Over the weekend, Ukrainian drone pilots did even better, scoring one of the largest victories of the war. I woke up on Sunday to images of Ukrainian drones flying down the flight lines of Russian air bases, destroying aircraft. Operation Spider Web is estimated to have knocked out about a third of Russia’s strategic bomber fleet at four airbases across Russia, some thousands of kilometers from the front lines.
As the BBC explains, the attack was a long time in the making. The Ukrainians built special modular homes or sheds that contained a total of 117 remote-controlled drones and smuggled them into Russia on semi-trucks. The trucks parked outside the airbases, and then the drone attacks were launched simultaneously through retractable roofs in the buildings. The Daily Mail reports that the truck drivers had no idea that they were part of a secret plot to kneecap Russia’s bomber forces, which have been used to target Ukrainian cities but also have a nuclear mission.

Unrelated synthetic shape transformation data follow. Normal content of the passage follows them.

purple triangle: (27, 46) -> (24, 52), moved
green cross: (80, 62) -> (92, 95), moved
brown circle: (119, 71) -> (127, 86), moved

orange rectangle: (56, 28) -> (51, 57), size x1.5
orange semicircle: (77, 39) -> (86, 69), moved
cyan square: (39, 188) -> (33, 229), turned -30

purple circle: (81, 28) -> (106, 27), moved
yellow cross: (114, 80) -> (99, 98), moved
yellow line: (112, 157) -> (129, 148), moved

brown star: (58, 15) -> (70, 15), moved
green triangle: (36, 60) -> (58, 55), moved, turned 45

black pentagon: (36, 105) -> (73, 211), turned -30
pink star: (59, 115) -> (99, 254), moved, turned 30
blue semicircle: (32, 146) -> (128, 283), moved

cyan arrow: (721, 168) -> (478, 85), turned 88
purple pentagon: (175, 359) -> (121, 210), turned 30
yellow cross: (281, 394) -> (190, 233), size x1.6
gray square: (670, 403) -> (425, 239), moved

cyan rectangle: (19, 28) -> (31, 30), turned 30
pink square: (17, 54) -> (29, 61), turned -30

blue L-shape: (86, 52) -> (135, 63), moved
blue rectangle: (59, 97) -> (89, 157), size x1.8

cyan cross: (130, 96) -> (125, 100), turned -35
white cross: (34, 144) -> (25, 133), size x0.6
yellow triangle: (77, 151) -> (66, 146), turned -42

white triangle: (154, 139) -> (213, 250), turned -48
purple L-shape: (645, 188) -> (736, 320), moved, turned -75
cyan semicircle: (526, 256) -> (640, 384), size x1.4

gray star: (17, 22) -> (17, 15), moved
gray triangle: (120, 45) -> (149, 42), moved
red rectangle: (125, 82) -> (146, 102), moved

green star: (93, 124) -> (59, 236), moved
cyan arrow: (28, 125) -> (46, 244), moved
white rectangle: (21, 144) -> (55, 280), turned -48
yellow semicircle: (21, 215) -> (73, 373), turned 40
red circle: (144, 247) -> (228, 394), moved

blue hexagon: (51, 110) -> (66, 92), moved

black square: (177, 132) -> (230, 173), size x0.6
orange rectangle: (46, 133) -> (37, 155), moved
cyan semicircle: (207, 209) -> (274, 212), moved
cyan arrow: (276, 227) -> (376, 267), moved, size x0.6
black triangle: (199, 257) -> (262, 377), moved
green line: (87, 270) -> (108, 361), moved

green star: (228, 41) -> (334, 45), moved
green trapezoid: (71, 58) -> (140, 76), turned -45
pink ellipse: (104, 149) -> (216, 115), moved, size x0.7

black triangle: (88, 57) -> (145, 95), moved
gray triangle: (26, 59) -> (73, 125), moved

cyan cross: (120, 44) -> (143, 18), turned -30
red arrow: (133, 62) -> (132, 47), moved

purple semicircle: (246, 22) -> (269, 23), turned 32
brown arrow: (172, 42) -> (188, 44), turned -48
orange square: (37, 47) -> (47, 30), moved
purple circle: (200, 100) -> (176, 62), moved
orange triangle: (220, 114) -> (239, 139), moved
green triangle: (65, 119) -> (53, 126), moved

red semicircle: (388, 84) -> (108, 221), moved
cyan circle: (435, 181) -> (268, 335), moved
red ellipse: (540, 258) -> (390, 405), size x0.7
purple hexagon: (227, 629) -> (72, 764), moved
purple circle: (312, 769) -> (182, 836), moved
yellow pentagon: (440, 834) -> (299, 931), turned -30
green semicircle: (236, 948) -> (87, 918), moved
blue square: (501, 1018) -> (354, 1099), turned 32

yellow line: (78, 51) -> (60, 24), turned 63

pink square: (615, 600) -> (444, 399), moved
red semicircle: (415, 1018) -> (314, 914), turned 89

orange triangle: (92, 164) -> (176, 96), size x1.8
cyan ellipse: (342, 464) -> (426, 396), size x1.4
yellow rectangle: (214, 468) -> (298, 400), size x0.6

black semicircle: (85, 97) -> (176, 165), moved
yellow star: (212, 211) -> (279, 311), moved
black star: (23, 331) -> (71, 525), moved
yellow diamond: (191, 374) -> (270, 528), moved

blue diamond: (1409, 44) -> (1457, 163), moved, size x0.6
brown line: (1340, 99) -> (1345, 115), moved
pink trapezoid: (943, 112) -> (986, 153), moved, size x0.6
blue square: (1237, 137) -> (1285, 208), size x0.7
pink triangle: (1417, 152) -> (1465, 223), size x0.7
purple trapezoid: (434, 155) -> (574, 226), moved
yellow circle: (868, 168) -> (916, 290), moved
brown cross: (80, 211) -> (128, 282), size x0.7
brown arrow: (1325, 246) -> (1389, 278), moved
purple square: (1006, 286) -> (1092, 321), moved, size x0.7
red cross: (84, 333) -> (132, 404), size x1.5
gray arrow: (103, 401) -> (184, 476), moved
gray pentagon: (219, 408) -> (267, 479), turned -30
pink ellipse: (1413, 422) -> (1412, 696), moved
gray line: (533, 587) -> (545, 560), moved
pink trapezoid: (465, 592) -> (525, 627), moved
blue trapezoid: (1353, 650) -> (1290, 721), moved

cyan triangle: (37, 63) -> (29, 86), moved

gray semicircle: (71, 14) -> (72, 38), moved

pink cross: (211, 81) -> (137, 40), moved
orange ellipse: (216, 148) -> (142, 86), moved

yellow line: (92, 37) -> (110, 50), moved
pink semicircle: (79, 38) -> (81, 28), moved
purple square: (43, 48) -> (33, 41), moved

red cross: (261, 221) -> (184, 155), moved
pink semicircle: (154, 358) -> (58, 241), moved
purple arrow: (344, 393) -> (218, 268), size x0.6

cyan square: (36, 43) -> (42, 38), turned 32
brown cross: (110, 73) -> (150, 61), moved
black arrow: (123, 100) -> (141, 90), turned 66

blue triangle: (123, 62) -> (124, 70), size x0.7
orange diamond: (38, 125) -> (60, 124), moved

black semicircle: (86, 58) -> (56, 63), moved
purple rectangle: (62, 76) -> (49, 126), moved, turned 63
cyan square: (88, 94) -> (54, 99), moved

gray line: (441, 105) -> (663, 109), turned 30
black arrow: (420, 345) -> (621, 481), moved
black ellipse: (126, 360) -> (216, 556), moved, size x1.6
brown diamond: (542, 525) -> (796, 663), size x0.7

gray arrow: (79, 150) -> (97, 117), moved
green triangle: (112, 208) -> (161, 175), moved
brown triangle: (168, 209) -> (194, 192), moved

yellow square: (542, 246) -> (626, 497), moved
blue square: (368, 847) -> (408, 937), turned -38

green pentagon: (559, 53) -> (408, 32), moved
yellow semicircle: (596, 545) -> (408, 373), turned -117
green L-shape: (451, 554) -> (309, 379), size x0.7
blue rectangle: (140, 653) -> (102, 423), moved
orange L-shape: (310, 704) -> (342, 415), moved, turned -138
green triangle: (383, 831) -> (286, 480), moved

The extent of the damage is unclear, but Ukraine’s Security Service (SBU) claimed that 41 planes had been damaged or destroyed. Military bloggers using open source information have identified the targets as including TU-160M Blackjacks, Russia’s newest and most capable strategic bomber, TU-22 Backfires, similar to our B-1 Lancer, and TU-95 Bears, which have their roots in the US B-29 from WWII but are capable of reconnaissance and launching cruise missiles. Russia is also reported to have lost an A-50 AWACS radar plane. Many of the losses are irreplaceable since the planes are out of production. It is an attack that has been compared to Pearl Harbor, but Russia started this war three years ago, so they should not have been surprised.
But that made me think. We are not the only ones watching Ukraine wreak havoc on the Russian war machine. I am certain that other countries like Iran and China are watching as well. It’s easy to see what cheap, low-tech drones can do to a multi-billion-dollar air force in a matter of minutes.
I sincerely hope that Defense Secretary Hegspeth is also watching, between doing pushups and removing references to women and minorities from DOD websites. I’m old enough to remember that a lot of the same people who call our military too soft and woke are the same people who were saying that the Russian military was the height of professionalism and would subdue Ukraine within days.
I am far more concerned about whether our adversaries have the capability to launch their own Operation Spider Web attacks on the US military than whether the military celebrates the achievements of the Tuskegee Airmen, Navajo Code talkers, and pioneering military women. If the left lost its focus when it came to turning national defense into a sociology experiment, so has the right.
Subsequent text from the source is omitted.